RX Seaweeds checklist
A provisional and simplified Checklist of the commoner and larger seaweeds recorded or likely to occur in the wider coastal area of East Sussex to Kent – from the Atlas of British Seaweeds.
Most microscopic as well as larger species are included and are listed below alphabetically under the three Families. Rhodophyceae, Phaeophyceae and Chlorophyceae. Some have common names which are given.
Much more recording needs to be done to have an up-to-date account of the species and status of Seaweeds along the Hastings coast.
Seaweed species are highly adapted to particular niches and there are many species. Seaweeds are algae, primitive plants some of which are associated with the microscopic phytoplankton of the sea while others are larger and attached to physical surfaces in or near the sea by means of holdfasts. These basal structures act as physical anchors for the plant but they do not take in water or nutrients and therefor are not roots as such.
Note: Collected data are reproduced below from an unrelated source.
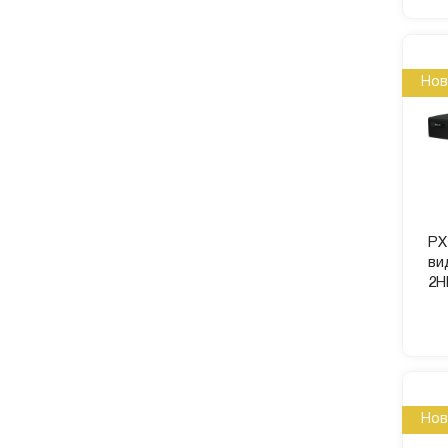
Нов
PX
ви
2H
Нов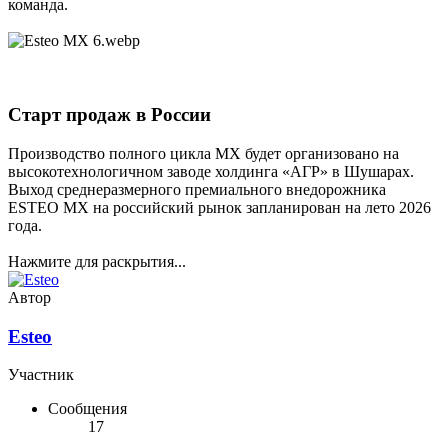
команда.
Старт продаж в России​
Производство полного цикла MX будет организовано на
высокотехнологичном заводе холдинга «АГР» в Шушарах.
Выход среднеразмерного премиального внедорожника
ESTEO MX на российский рынок запланирован на лето 2026
года.
Нажмите для раскрытия...
Автор
Esteo
Участник
Сообщения
17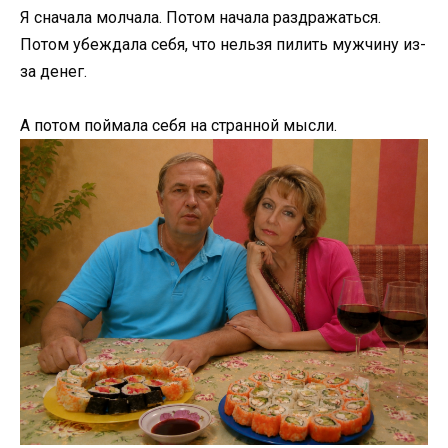
Я сначала молчала. Потом начала раздражаться.
Потом убеждала себя, что нельзя пилить мужчину из-
за денег.
А потом поймала себя на странной мысли.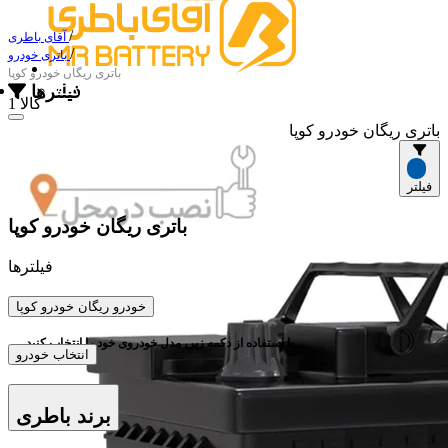
/
آقای باطری
/
باتری خودرو
باتری ریگان خودرو کوپا
فیلترها
1 کالا
باتری ریگان خودرو کوپا
فیلتر
باتری ریگان خودرو کوپا
فیلترها
خودرو
ریگان خودرو کوپا
با استفاده از دکمه زیر، مدل خودروی خود را انتخاب کنید.
انتخاب خودرو
برند باطری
However as plants they have chlorophyll and produce energy by photosynthesis in the same manner as do plants on the land. Carbon dioxide and water are synthesised into glucose – and oxygen is released as a part of the process.
Seaweeds are highly adapted to a stressful environment influenced by the gravitational effect of the Moon on the sea. There is a community ecology with zonation of seaweed types depending on the environmental conditions on any part of the coast. This in turn provides many types of habitat for other marine life.
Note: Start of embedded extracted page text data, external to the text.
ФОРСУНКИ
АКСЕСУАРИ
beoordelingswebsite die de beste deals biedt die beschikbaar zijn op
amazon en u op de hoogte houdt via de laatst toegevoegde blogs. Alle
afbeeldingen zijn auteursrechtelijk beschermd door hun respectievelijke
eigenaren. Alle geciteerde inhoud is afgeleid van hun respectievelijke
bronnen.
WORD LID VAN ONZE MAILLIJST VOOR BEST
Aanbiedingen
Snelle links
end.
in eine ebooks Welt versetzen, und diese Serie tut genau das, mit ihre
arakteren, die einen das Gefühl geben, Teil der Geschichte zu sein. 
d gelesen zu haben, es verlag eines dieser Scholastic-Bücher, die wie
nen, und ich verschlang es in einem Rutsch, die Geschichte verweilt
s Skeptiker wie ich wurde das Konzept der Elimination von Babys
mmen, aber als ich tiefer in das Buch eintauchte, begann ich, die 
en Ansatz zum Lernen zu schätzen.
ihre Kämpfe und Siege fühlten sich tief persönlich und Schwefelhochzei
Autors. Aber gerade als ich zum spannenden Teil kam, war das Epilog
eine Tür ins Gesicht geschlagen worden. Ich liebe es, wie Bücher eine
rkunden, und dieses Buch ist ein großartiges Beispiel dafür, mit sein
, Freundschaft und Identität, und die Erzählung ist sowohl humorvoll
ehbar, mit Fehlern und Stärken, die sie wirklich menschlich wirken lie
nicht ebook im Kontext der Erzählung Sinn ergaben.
Seaweeds reproduce themselves in a complex life history, with a tiny stage and a larger spore-producing stage.
Rhodophyceae (Red Seaweeds) have green chlorophyll mixed with phycoerythrin, a red pigmentation.
Phaeophycea (Brown Seaweeds) contain the pigment fucoxanthin.
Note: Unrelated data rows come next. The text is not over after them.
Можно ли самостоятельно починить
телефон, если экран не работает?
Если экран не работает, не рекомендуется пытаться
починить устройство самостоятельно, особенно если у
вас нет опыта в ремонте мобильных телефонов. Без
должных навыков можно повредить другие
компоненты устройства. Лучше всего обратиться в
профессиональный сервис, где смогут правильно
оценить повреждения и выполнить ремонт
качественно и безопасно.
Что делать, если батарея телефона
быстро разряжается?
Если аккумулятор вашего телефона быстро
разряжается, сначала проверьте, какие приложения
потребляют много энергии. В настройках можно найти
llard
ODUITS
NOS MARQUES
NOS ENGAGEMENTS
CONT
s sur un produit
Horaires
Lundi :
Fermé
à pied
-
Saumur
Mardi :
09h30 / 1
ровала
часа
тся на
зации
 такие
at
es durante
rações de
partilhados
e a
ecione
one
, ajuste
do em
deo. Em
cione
Chlorophyceae (Green Seaweeds) have green chlorophyll.
Calliblepharis ciliata Widespread.
Ceramium virgatum Distinctive. Grows on other seaweeds.
Chondrus crispus Irish Moss. Rocks and pools of the lower shore. Widespread.
Corallina officinalis Coral Weed. Pink chalky red.
Delesseria sanguinea Sea Beech. Shape of a red Beech tree leaf attached to rock.
Dilsea carnosa Red Rags. Distinctive bright red.
Dumontia contorta Long, twisted fronds. Widespread.
Furcellaria lumbricalis Many branced tufts of reddish-brown fronds.
Halurus equisetifolius Sea Mare’s-tail.
Halurus flosculosus Tufted fronds of stiff hairs.
Lomentaria articulata Bead-weed.
Mastocarpus stellatus Grape Pip Weed.
Osmundea pinnatifida Pepper Dulse. Fern-like with strongly built fronds.
Palmaria palmata Dulse. Distinctive broad fronds and small holdfast.
Phymatolithon laevigatum Maerl. Unattached coralline.
Phymatolithon lenormandii Maerl. Unattached coralline.
Plumaria plumosa Feathery branches.
Polysiphonia lanosa An epiphyte, growing on Egg Wrack.
Porphyra leucosticta Laver.
Porphyra linearis Laver.
Porphyra purpurea Laver.
Porphyra umbilicalis Laver.
Pterothamnion plumula Whorles of divided branches on fronds.
Ascophyllum nodosum Egg Wrack. Grows on other seaweeds. Widespread.
Cladostephus spongiosus Slender fronds and branchlets. Widespread.
Dictyota dichotoma Yellowish flattened ribbon fronds with forked tips. Widespread.
Fucus serratus Serrated Wrack. Widespread with distinctive serrate fronds.
Fucus spiralis Spiral Wrack. Widespread. An upper shore seaweed.
Fucus vesiculosus Bladder Wrack. Sheltered rocky shores. Widespread.
Halidrys siliquosa Sea Oak. Distinctive fronds. Widespread.
Laminaria digitata Kelp. Conspicuous shiny brown frons. Widespread.
Laminaria hyperborea Cuvie.A large seaweed commonest in the southwest.
Leathesia difformis Punctured Ball Weed. Spherical yellow-brown on rocks and other seaweeds.
Pelvetia canaliculata Channel Wrack. Mainly in Western Britain.
Petalonia fascia Distinctively twisted fronds. Grows on rocks.
Sargassum muticum Wireweed. Slender branched with round bladders. Introduced.
Scytosiphon lomentaria Beanweed. Tubular fronds with constrictions are distinctive.
Stypocaulon scoparium Sea Flaxweed. Tufted brown on lower shores.
Bryopsis plumosa Hen Pen. Feathery tufted green seaweed quite widespread.
Chaetomorpha linum Delicate tangled tufts in rockpools. Widespread.
Cladophora rupestris Cladophora. Rock pools as a mat of delicate tufted strands.
Enteromorpha intestinalis Gutweed. Widespread on rock pools.
Rhizoclonium riparium Dense springy carpets of threads.
Ulva lactuca Sea Lettuce. Attached to rocks in sheltered areas and can be found on the beach.